Hang on, I think attaching semantics to schemas, rather than data, solves 100% of the problems with both semantics and schemas.

Jenniferplusplus

@tetron I want to give my json schema and human readable documentation to the people to who want that. And I want them to go off on their own devise their own method to attach semantic meaning to things that doesn't burden me with solving this problem that I don't have and don't care about.

Peter Amstutz

@jenniferplusplus
I'm not very familiar with the ActivityPub spec but this is about AP isn't it?

Jenniferplusplus

@tetron That is certainly the largest and most immediate contributor, yes.

But it's a concern almost any time that almost any W3C standard or working group is involved with something that needs to operate at high QPS.

Peter Amstutz

@jenniferplusplus
So the irony is that linked data semantic web stuff is totally designed for annotating external resources the way you want, but only if the resource itself has a linked data mapping (i.e. there's way to refer to individual elements in the document), and schema documents written with json schema don't. Which is why the schemas need to be linked data themselves. Cue the endless screaming.

Jenniferplusplus

@tetron That's not really ironic, so much as tangential. I get the benefits in a reference context. But at best it's useless in a processing context. To the extent that it displaces techniques that enable processing, it's actually a detriment.

Peter Amstutz

@jenniferplusplus
So I'm writing from the perspective of the particular thing I linked earlier but I just want to mention a couple of things it has:

a) code generators for a bunch of languages including C#, which use the schema to write the data structures and parsing/validation for you, which is very fast and there's no lunacy like having to transit through an rdf triple store

b) knowing which fields are identifiers or references to other things has some nice properties for validation

Jenniferplusplus

@tetron That would be helpful if there was a defined schema, or if it was even possible to define a schema. But with activitypub, that's not actually possible.

Peter Amstutz

@jenniferplusplus
So if we're talking about https://www.w3.org/TR/activitystreams-vocabulary/
there is a machine readable formal model under there, it is just defined in OWL. I don't offhand know of tools that take in OWL and give you data models in more practical languages but that doesn't mean they don't exist. For ActivityStreams specifically it doesn't look like it would be all that hard.
At this rate I'm going to talk myself into writing a proof of concept, which is dangerous.

Jenniferplusplus

@tetron I'm pretty sure both the owl and context are broken and contradict the spec. The spec also mandates that fields with a single value must serialize as a value rather than an array, which creates an enormous number of problems.

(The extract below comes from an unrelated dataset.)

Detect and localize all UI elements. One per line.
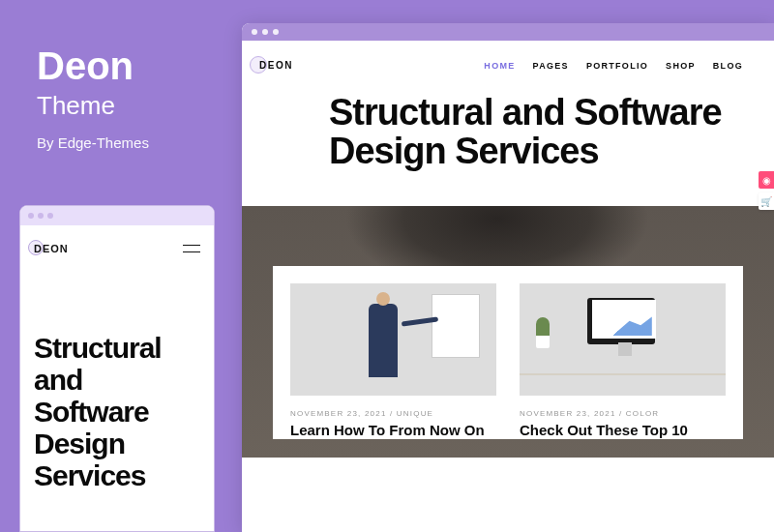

I'm pretty sure that combines to make it impossible. But if you can somehow turn it into a proper schema, you'd be advancing fediverse development by years.

Peter Amstutz

@jenniferplusplus
this is incomplete and broken but if it was more complete and less broken and could be used to generate C# code, would it be useful?

very incomplete conversion of activitystreams2.owl to schema salad representation

very incomplete conversion of activitystreams2.owl to schema salad representation - gist:2714b63983063548af4705a7cf9defa2

Gist (gist.github.com)

Jenniferplusplus

@tetron Potentially. It at least gets to the next hurdle, which is that adding things to the @/context is what passes for an extension mechanism in AP. And the state of those vocabularies is even worse. Several of the most common ones don't even exist.

Jenniferplusplus

@tetron But, let's assume this can turn into JSON schemas, accounting for extensions. And those schemas are suitable to do validation and code generation. Then it would become a primarily social problem of convincing maintainers to switch to using schema-defined implementations.

d@nny "disc@" mc²

@jenniferplusplus @tetron cc @aud who i think is working on something related but possibly a different angle

infinite love ⴳ

@jenniferplusplus @tetron this is ironically what json-ld contexts were *supposed* to do -- you can "upgrade" any arbitrary json into json-ld by providing your own context, even if it wasn't explicitly declared by the document producer. but this requires you to "guess" what the producer meant by any given term, instead of the producer telling you explicitly what they meant. and your "guess" might not match someone else's "guess".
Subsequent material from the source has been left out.